▶ **Problem to work on**
Retype, exactly as they appear below, the lines between the line holding "국가장애인평생교육진흥센터" and the line holding "051-330-3486", both ends included.

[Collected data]
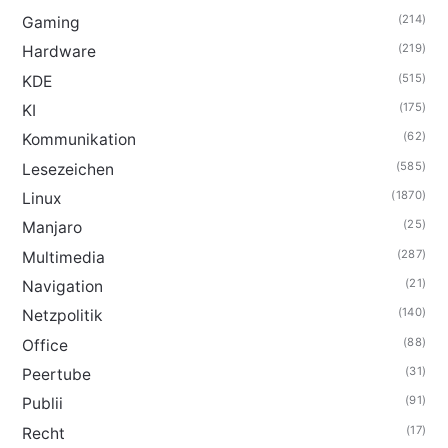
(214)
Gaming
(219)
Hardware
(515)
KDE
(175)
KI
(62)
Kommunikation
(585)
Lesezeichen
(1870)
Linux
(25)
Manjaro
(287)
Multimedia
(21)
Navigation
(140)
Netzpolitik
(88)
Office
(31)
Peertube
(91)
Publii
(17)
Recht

==

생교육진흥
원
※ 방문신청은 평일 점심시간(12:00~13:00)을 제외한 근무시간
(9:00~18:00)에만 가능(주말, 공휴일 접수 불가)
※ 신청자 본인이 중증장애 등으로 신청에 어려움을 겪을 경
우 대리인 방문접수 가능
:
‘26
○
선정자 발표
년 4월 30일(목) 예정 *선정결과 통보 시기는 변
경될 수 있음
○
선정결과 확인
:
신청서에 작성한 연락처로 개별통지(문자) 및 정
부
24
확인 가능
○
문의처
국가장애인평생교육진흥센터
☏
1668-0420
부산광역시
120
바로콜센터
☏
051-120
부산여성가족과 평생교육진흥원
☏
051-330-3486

...

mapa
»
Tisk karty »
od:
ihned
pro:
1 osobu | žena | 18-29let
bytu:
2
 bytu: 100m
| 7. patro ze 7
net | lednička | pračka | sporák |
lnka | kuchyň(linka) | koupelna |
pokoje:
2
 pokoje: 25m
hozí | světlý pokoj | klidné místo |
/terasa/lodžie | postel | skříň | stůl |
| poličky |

▶ **Finished exercise**
국가장애인평생교육진흥센터
☏
1668-0420
부산광역시
120
바로콜센터
☏
051-120
부산여성가족과 평생교육진흥원
☏
051-330-3486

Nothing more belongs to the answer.